This month, we moved our focus a bit beyond the Mediterranean basin to explore the emotions that climate change can trigger in us. To learn more about them, we turned to two experts who live in Mediterranean countries: Spain and Italy. We spoke with Irene Baños, an environmental journalist and author of a book on eco-anxiety. In our conversation, we touched on a more personal dimension. She inspired us with her journey into and out of her own eco-anxiety. Then, with Lorenzo Ciabini, a psychologist and co-founder of the Italian Climate Change Anxiety Association, we tried to understand those emotions that arise from our environment, and how to escape eco-paralysis.
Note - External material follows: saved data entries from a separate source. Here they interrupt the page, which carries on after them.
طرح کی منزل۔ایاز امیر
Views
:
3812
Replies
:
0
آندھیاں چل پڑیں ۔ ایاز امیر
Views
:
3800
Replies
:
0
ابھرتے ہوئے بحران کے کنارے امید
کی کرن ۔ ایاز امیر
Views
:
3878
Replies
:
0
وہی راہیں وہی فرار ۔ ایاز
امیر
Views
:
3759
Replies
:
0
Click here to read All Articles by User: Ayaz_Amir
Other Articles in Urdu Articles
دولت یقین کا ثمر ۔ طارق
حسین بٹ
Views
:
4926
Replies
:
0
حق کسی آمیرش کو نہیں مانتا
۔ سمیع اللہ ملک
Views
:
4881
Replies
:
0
We further delved into the media's role in provoking those emotions with either of them. When we write Lapilli, we do our best not to select only negative news but also to include constructive insights that give us hope. Besides caring for those who read us, we also do it for ourselves. Indeed, as we will hear from Irene Baños, journalists who cover the environment are also vulnerable to eco-anxiety. Like Baños, for example, I have often questioned whether I want children. Most of the time, I have told myself it would be better not to since the world they will live in will be very different from the one I grew up in. But one thing Baños said resonated with me. It has to do with changing the narrative. Instead of focusing only on what we have lost, we can appreciate what is still there and what we can do to keep it thriving. So the message to all eco-anxious people out there is: Let's remind ourselves that by doing our best at not worsening the crisis, we can still be happy, despite the climate emergency.

IRENE BAÑOS: As a multimedia journalist, she regularly contributes to the environment section of Deutsche Welle. Among other books she wrote, she authored Ecoansias (Eco-anxious, in Spanish).
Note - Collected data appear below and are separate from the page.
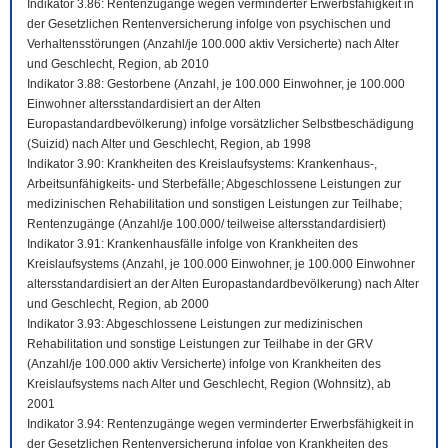
Indikator 3.86: Rentenzugänge wegen verminderter Erwerbsfähigkeit in
der Gesetzlichen Rentenversicherung infolge von psychischen und
Verhaltensstörungen (Anzahl/je 100.000 aktiv Versicherte) nach Alter
und Geschlecht, Region, ab 2010
Indikator 3.88: Gestorbene (Anzahl, je 100.000 Einwohner, je 100.000
Einwohner altersstandardisiert an der Alten
Europastandardbevölkerung) infolge vorsätzlicher Selbstbeschädigung
(Suizid) nach Alter und Geschlecht, Region, ab 1998
Indikator 3.90: Krankheiten des Kreislaufsystems: Krankenhaus-,
Arbeitsunfähigkeits- und Sterbefälle; Abgeschlossene Leistungen zur
medizinischen Rehabilitation und sonstigen Leistungen zur Teilhabe;
Rentenzugänge (Anzahl/je 100.000/ teilweise altersstandardisiert)
Indikator 3.91: Krankenhausfälle infolge von Krankheiten des
Kreislaufsystems (Anzahl, je 100.000 Einwohner, je 100.000 Einwohner
altersstandardisiert an der Alten Europastandardbevölkerung) nach Alter
und Geschlecht, Region, ab 2000
Indikator 3.93: Abgeschlossene Leistungen zur medizinischen
Rehabilitation und sonstige Leistungen zur Teilhabe in der GRV
(Anzahl/je 100.000 aktiv Versicherte) infolge von Krankheiten des
Kreislaufsystems nach Alter und Geschlecht, Region (Wohnsitz), ab
2001
Indikator 3.94: Rentenzugänge wegen verminderter Erwerbsfähigkeit in
der Gesetzlichen Rentenversicherung infolge von Krankheiten des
Irene, how would you describe eco-anxiety?
To me, eco-anxiety is, on the one hand, the fear people feel in front of upcoming catastrophic events or the impacts of climate and ecological crises. On the other hand, it is also the frustration of feeling powerless in front of the wrath of such an upcoming future. I realize that frustration sometimes overcomes fear because the more we try to change things, the more we start feeling powerless. You get the information, and then you experience the problem and feel the fear. But that's just the beginning. Frustration or anxiety starts growing when you express your will to change things and improve the situation. Then you realize it's pretty hard or beyond your control. It doesn't matter how much you do at an individual level; it will never be enough to counter the crisis. So I think this is what creates the most anxiety in eco-conscious people. Then, observing inaction from governments also fuels that package of emotions to inflate: frustration, fear, and anxiety.